■ **Requirement**
An accurate, complete copy of the records below is required.

■ **Supplied records**
===============

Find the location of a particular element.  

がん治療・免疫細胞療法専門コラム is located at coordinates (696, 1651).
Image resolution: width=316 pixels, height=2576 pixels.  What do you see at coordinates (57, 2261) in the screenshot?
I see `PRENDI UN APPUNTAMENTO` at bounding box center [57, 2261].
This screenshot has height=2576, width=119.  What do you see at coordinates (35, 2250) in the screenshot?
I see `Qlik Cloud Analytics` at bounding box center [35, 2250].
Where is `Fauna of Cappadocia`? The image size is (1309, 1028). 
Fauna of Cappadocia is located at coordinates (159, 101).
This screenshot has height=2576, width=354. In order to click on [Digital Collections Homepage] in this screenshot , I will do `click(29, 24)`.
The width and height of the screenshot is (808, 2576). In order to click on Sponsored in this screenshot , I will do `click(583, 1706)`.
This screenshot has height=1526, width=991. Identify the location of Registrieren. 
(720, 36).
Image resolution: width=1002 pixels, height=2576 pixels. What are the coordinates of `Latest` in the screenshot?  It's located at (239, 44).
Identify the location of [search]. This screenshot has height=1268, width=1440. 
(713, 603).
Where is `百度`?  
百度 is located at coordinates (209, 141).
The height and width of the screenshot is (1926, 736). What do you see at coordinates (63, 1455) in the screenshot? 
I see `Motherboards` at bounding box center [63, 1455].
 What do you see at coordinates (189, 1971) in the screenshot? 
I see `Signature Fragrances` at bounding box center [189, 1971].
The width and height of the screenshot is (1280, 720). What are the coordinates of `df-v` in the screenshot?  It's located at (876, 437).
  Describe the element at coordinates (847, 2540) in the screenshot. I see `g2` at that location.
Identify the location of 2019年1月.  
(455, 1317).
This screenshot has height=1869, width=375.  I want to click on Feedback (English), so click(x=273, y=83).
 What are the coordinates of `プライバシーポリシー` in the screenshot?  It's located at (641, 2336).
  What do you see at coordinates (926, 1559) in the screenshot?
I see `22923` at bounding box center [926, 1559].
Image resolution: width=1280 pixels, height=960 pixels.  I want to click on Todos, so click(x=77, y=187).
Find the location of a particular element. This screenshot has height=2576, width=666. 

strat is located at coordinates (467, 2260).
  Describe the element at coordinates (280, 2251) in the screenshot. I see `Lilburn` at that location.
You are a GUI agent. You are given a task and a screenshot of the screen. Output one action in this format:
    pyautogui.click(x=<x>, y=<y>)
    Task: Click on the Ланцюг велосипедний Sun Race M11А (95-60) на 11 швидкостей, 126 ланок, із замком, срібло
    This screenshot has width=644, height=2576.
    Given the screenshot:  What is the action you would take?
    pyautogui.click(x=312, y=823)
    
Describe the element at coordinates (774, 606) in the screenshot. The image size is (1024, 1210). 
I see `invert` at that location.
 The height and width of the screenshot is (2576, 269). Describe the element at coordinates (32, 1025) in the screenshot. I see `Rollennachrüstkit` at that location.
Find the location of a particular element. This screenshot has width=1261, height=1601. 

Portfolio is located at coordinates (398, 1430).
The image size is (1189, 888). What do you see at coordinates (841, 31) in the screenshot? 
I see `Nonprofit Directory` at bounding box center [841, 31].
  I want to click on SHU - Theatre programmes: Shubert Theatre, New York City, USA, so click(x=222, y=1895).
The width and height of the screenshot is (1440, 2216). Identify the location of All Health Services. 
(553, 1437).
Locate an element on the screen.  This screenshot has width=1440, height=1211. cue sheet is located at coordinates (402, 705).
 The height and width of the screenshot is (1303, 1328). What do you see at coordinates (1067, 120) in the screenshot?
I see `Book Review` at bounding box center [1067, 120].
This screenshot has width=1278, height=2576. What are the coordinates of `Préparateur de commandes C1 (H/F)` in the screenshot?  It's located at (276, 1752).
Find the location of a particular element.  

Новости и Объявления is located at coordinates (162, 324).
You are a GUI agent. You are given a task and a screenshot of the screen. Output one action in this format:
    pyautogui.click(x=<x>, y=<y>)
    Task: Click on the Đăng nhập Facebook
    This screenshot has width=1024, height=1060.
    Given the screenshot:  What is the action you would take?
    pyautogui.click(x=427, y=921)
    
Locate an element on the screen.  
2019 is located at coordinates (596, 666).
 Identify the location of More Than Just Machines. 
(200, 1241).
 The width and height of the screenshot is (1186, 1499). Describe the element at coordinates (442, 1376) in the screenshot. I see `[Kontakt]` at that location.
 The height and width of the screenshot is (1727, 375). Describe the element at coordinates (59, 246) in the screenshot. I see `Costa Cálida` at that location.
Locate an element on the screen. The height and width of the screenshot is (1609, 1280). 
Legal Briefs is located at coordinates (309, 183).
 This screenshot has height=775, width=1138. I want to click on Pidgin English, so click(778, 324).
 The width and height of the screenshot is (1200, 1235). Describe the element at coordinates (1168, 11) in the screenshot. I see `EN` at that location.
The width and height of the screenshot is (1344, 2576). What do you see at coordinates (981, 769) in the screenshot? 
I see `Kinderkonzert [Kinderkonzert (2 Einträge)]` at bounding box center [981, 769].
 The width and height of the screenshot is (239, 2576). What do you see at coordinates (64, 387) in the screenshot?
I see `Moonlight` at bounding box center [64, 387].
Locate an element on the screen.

===============

■ **Solution below**
Find the location of a particular element.  

がん治療・免疫細胞療法専門コラム is located at coordinates (696, 1651).
Image resolution: width=316 pixels, height=2576 pixels.  What do you see at coordinates (57, 2261) in the screenshot?
I see `PRENDI UN APPUNTAMENTO` at bounding box center [57, 2261].
This screenshot has height=2576, width=119.  What do you see at coordinates (35, 2250) in the screenshot?
I see `Qlik Cloud Analytics` at bounding box center [35, 2250].
Where is `Fauna of Cappadocia`? The image size is (1309, 1028). 
Fauna of Cappadocia is located at coordinates (159, 101).
This screenshot has height=2576, width=354. In order to click on [Digital Collections Homepage] in this screenshot , I will do `click(29, 24)`.
The width and height of the screenshot is (808, 2576). In order to click on Sponsored in this screenshot , I will do `click(583, 1706)`.
This screenshot has height=1526, width=991. Identify the location of Registrieren. 
(720, 36).
Image resolution: width=1002 pixels, height=2576 pixels. What are the coordinates of `Latest` in the screenshot?  It's located at (239, 44).
Identify the location of [search]. This screenshot has height=1268, width=1440. 
(713, 603).
Where is `百度`?  
百度 is located at coordinates (209, 141).
The height and width of the screenshot is (1926, 736). What do you see at coordinates (63, 1455) in the screenshot? 
I see `Motherboards` at bounding box center [63, 1455].
 What do you see at coordinates (189, 1971) in the screenshot? 
I see `Signature Fragrances` at bounding box center [189, 1971].
The width and height of the screenshot is (1280, 720). What are the coordinates of `df-v` in the screenshot?  It's located at (876, 437).
  Describe the element at coordinates (847, 2540) in the screenshot. I see `g2` at that location.
Identify the location of 2019年1月.  
(455, 1317).
This screenshot has height=1869, width=375.  I want to click on Feedback (English), so click(x=273, y=83).
 What are the coordinates of `プライバシーポリシー` in the screenshot?  It's located at (641, 2336).
  What do you see at coordinates (926, 1559) in the screenshot?
I see `22923` at bounding box center [926, 1559].
Image resolution: width=1280 pixels, height=960 pixels.  I want to click on Todos, so click(x=77, y=187).
Find the location of a particular element. This screenshot has height=2576, width=666. 

strat is located at coordinates (467, 2260).
  Describe the element at coordinates (280, 2251) in the screenshot. I see `Lilburn` at that location.
You are a GUI agent. You are given a task and a screenshot of the screen. Output one action in this format:
    pyautogui.click(x=<x>, y=<y>)
    Task: Click on the Ланцюг велосипедний Sun Race M11А (95-60) на 11 швидкостей, 126 ланок, із замком, срібло
    This screenshot has width=644, height=2576.
    Given the screenshot:  What is the action you would take?
    pyautogui.click(x=312, y=823)
    
Describe the element at coordinates (774, 606) in the screenshot. The image size is (1024, 1210). 
I see `invert` at that location.
 The height and width of the screenshot is (2576, 269). Describe the element at coordinates (32, 1025) in the screenshot. I see `Rollennachrüstkit` at that location.
Find the location of a particular element. This screenshot has width=1261, height=1601. 

Portfolio is located at coordinates (398, 1430).
The image size is (1189, 888). What do you see at coordinates (841, 31) in the screenshot? 
I see `Nonprofit Directory` at bounding box center [841, 31].
  I want to click on SHU - Theatre programmes: Shubert Theatre, New York City, USA, so click(x=222, y=1895).
The width and height of the screenshot is (1440, 2216). Identify the location of All Health Services. 
(553, 1437).
Locate an element on the screen.  This screenshot has width=1440, height=1211. cue sheet is located at coordinates (402, 705).
 The height and width of the screenshot is (1303, 1328). What do you see at coordinates (1067, 120) in the screenshot?
I see `Book Review` at bounding box center [1067, 120].
This screenshot has width=1278, height=2576. What are the coordinates of `Préparateur de commandes C1 (H/F)` in the screenshot?  It's located at (276, 1752).
Find the location of a particular element.  

Новости и Объявления is located at coordinates (162, 324).
You are a GUI agent. You are given a task and a screenshot of the screen. Output one action in this format:
    pyautogui.click(x=<x>, y=<y>)
    Task: Click on the Đăng nhập Facebook
    This screenshot has width=1024, height=1060.
    Given the screenshot:  What is the action you would take?
    pyautogui.click(x=427, y=921)
    
Locate an element on the screen.  
2019 is located at coordinates (596, 666).
 Identify the location of More Than Just Machines. 
(200, 1241).
 The width and height of the screenshot is (1186, 1499). Describe the element at coordinates (442, 1376) in the screenshot. I see `[Kontakt]` at that location.
 The height and width of the screenshot is (1727, 375). Describe the element at coordinates (59, 246) in the screenshot. I see `Costa Cálida` at that location.
Locate an element on the screen. The height and width of the screenshot is (1609, 1280). 
Legal Briefs is located at coordinates (309, 183).
 This screenshot has height=775, width=1138. I want to click on Pidgin English, so click(778, 324).
 The width and height of the screenshot is (1200, 1235). Describe the element at coordinates (1168, 11) in the screenshot. I see `EN` at that location.
The width and height of the screenshot is (1344, 2576). What do you see at coordinates (981, 769) in the screenshot? 
I see `Kinderkonzert [Kinderkonzert (2 Einträge)]` at bounding box center [981, 769].
 The width and height of the screenshot is (239, 2576). What do you see at coordinates (64, 387) in the screenshot?
I see `Moonlight` at bounding box center [64, 387].
Locate an element on the screen.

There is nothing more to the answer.